Esta es una zona de la que la Unión Soviética está comenzando a ausentarse. Durante algunas semanas, no ha habido una sola conversación en la que los soviéticos no hayan desempeñado un papel significativo. A los polacos y a los húngaros no les preocupa ya lo que los rusos puedan pensar de ellos; los rumanos también han marcado hace mucho su independencia. Solo los checos demuestran aún su anhelo por el paneslavismo de antaño, una política filo-rusa que una vez les procuró algunas ventajas. Para los patrones de Centroeuropa, Checoslovaquia es un estado que funciona más que bien. Y hay algunos checos y eslovacos que continúan viendo beneficios en la permanencia del statu quo.

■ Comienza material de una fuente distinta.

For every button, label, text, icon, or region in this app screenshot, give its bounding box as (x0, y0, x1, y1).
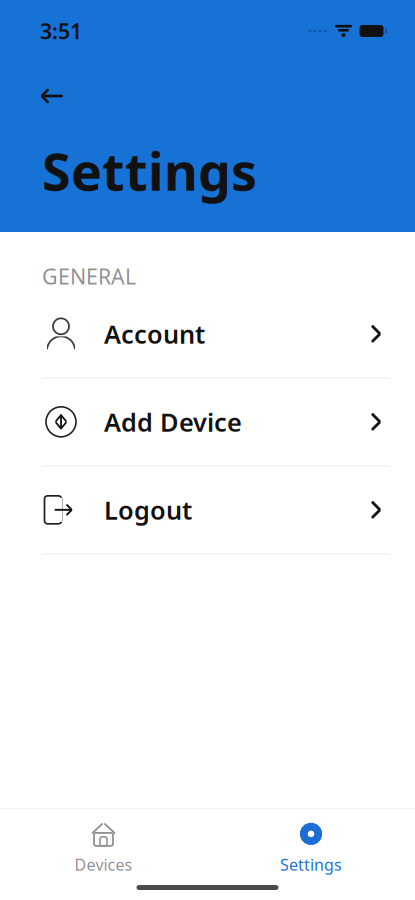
button[interactable]: Devices (0, 819, 207, 877)
button[interactable]: Logout (0, 466, 415, 553)
staticText: Add Device (104, 405, 242, 439)
button[interactable]: Add Device (0, 378, 415, 465)
button[interactable]: Settings (207, 819, 415, 877)
staticText: Devices (74, 854, 132, 875)
staticText: Account (104, 317, 205, 351)
staticText: Logout (104, 493, 192, 527)
staticText: Settings (280, 854, 342, 875)
staticText: Settings (42, 136, 257, 205)
button[interactable]: Back (30, 74, 74, 118)
staticText: GENERAL (42, 262, 136, 290)
staticText: 3:51 (40, 17, 82, 45)
button[interactable]: Account (0, 290, 415, 377)
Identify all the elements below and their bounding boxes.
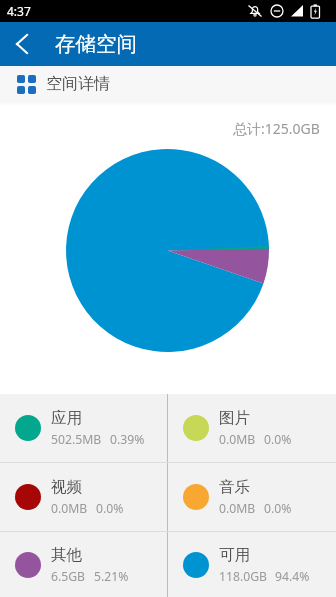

Hacemos una breve parada en la encantadora ciudad eslovaca de Kosice, con un casco céntrico perfectamente conservado y que parece sacado del antiguo imperio austrohúngaro. Pero más allá de esa herencia, rodeando la ciudad, están las apretadas filas de casas obreras, el brutal triunfo del nacionalismo campesino eslovaco sobre el decadente legado estético del imperio húngarogermano. Tal vez sea monstruoso, pero es el hogar. Los eslovacos han conseguido, evidentemente, mucho más de sus relaciones con los pocos eslavos de Moscú que lo que nunca consiguieron de sus jefes supremos del Danubio.